The beautiful lake! We two are on its grassy margin,—twilight melting into night; the stars stealing forth, one after one. What a wonderful change is made within us when we come from our callings amongst men, chafed, wearied, wounded; gnawed by our cares, perplexed by the doubts of our very wisdom, stung by the adder that dwells in cities,—Slander; nay, even if renowned, fatigued with the burden of the very names that we have won! What a change is made within us when suddenly we find ourselves transported into the calm solitudes of Nature,—into scenes familiar to our happy dreaming childhood; back, back from the dusty thoroughfares of our toil-worn manhood to the golden fountain of our youth! Blessed is the change, even when we have no companion beside us to whom the heart can whisper its sense of relief and joy. But if the one in whom all our future is garnered up be with us there, instead of that weary World which has so magically vanished away from the eye and the thought, then does the change make one of those rare epochs of life in which the charm is the stillness. In the pause from all by which our own turbulent struggles for happiness trouble existence, we feel with a rapt amazement how calm a thing it is to be happy. And so as the night, in deepening, brightened, Lilian and I wandered by the starry lake. Conscious of no evil in ourselves, how secure we felt from evil! A few days more—a few days more, and we two should be as one! And that thought we uttered in many forms of words, brooding over it in the long intervals of enamoured silence.
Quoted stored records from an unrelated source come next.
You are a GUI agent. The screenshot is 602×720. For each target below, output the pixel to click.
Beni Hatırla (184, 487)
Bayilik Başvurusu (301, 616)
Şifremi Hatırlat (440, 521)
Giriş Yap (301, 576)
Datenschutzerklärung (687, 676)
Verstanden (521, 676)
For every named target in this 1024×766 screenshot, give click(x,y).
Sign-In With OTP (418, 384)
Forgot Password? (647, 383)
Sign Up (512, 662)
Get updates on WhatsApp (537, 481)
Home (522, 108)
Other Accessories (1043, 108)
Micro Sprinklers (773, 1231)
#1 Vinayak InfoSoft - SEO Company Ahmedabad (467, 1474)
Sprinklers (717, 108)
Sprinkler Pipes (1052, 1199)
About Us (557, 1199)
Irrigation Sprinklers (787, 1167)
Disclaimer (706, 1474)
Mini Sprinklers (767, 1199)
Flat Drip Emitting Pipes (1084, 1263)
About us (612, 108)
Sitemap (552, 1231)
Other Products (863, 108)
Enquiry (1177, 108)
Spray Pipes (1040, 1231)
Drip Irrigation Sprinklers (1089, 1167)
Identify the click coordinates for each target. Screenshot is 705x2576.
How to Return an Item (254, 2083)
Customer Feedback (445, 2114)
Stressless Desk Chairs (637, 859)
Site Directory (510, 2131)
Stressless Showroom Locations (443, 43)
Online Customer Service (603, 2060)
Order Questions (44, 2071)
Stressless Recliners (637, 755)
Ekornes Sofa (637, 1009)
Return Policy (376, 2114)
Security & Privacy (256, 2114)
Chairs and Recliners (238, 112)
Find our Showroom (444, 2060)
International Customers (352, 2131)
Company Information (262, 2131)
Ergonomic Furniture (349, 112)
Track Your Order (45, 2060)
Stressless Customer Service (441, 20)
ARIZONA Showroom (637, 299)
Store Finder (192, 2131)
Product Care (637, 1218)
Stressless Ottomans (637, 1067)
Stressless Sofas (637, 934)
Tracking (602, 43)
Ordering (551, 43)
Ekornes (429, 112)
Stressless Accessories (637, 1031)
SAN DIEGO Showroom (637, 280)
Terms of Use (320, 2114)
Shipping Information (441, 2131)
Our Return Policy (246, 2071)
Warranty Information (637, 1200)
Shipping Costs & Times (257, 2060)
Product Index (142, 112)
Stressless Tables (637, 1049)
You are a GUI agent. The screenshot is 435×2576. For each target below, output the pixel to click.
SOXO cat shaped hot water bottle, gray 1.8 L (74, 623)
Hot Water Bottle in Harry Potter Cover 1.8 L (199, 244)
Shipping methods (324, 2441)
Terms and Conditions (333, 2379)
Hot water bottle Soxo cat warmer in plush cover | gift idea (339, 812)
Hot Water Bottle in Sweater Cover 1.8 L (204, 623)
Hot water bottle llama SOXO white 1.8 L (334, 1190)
And when we turned back to the quiet inn at which we had taken up our abode, and her mother, with her soft face, advanced to meet us, I said to Lilian,—

"Would that in these scenes we could fix our home for life, away and afar from the dull town we have left behind us, with the fret of its wearying cares and the jar of its idle babble!"

"And why not, Allen? Why not? But no, you would not be happy."

"Not be happy, and with you? Sceptic, by what reasoning do you arrive at that ungracious conclusion?"

"The heart loves repose and the soul contemplation, but the mind needs action. Is it not so?"

"Where learned you that aphorism, out of place on such rosy lips?"

"I learned it in studying you," murmured Lilian, tenderly.

Here Mrs. Ashleigh joined us. For the first time I slept under the same roof as Lilian. And I forgot that the universe contained an enigma to solve or an enemy to fear.